Assigned task - From the data below, give the number of lines holding the word "conocimiento", with nothing else added.

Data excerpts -
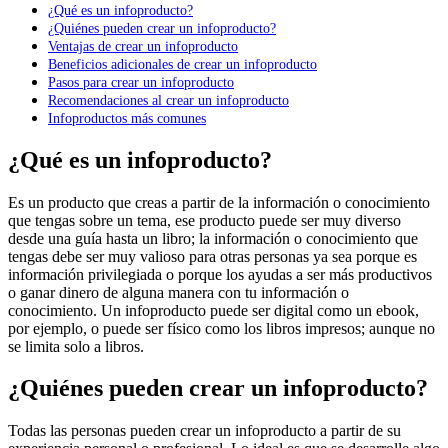
¿Qué es un infoproducto?
¿Quiénes pueden crear un infoproducto?
Ventajas de crear un infoproducto
Beneficios adicionales de crear un infoproducto
Pasos para crear un infoproducto
Recomendaciones al crear un infoproducto
Infoproductos más comunes
¿Qué es un infoproducto?
Es un producto que creas a partir de la información o conocimiento
que tengas sobre un tema, ese producto puede ser muy diverso
desde una guía hasta un libro; la información o conocimiento que
tengas debe ser muy valioso para otras personas ya sea porque es
información privilegiada o porque los ayudas a ser más productivos
o ganar dinero de alguna manera con tu información o
conocimiento. Un infoproducto puede ser digital como un ebook,
por ejemplo, o puede ser físico como los libros impresos; aunque no
se limita solo a libros.
¿Quiénes pueden crear un infoproducto?
Todas las personas pueden crear un infoproducto a partir de su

Result of this task - 3